AAP after achieving electoral success in Delhi harbours ambitions of supplanting both the dwindling Congress as well as the still powerful BJP and emerge as a new ‘national’ party. But in accomplishing that ambition, the challenge AAP faces is that it is entering that phase in India’s political evolution where the trend is towards regionalisation of politics in India. This historical phase can be considered as a natural outcome of political evolution in a country as diverse as India.

It is in this historical context that Punjab’s need for a regional party that articulates its regional economic, political and cultural realities, needs and aspirations conflicts with the ‘all India’ aspirations of AAP. For many decades, the Akali Dal as the sole regional party of Punjab had fulfilled this need though not fully adequately because of its main electoral base in only one religious community of Punjab. Now the main Akali Dal led by Badal having so narrowly tied itself to the centralist BJP has compromised its even that limited regional role and potential.For a limited period of time, it appeared that the Congress Party under the leadership of  Captain Amarinder Singh might fulfil that role of articulating regional aspirations of Punjab but the structural limitations of a state unit controlled by a Delhi-centric party have manifested themselves in aborting that potential.

It would not be an exaggeration to say that history is calling for the rise of a genuine regional party in Punjab which represents the aspirations of all Punjabis. Such a regional party must grapple with a troubled economy, uncertain political future, environmental devastation, social turmoil and cultural degradation that is the current reality of today’s Punjab.

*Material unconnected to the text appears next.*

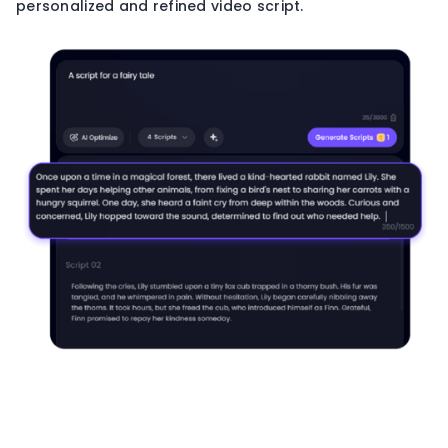
personalized and refined video script.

A mega debate needs to take place in Punjab among the academics, journalists, established political  activists who are capable of rising above narrow political affinities and personal career ambitions, and especially among the younger generation still looking for future alternatives to bring into being a regional party fit for the historical task Punjab has before itself.In view of AAP’s past record of factional infighting in Punjab and its recent soft Hindutva projection, pinning hopes again on hitching Punjab’s economic, political and cultural future to a Delhi-centric party such as AAPis likely to result in either tragedy or farce.

Professor Pritam Singh, Visiting Scholar, Wolfson College, University of Oxford, UK, and the author of Federalism, Nationalism and Development.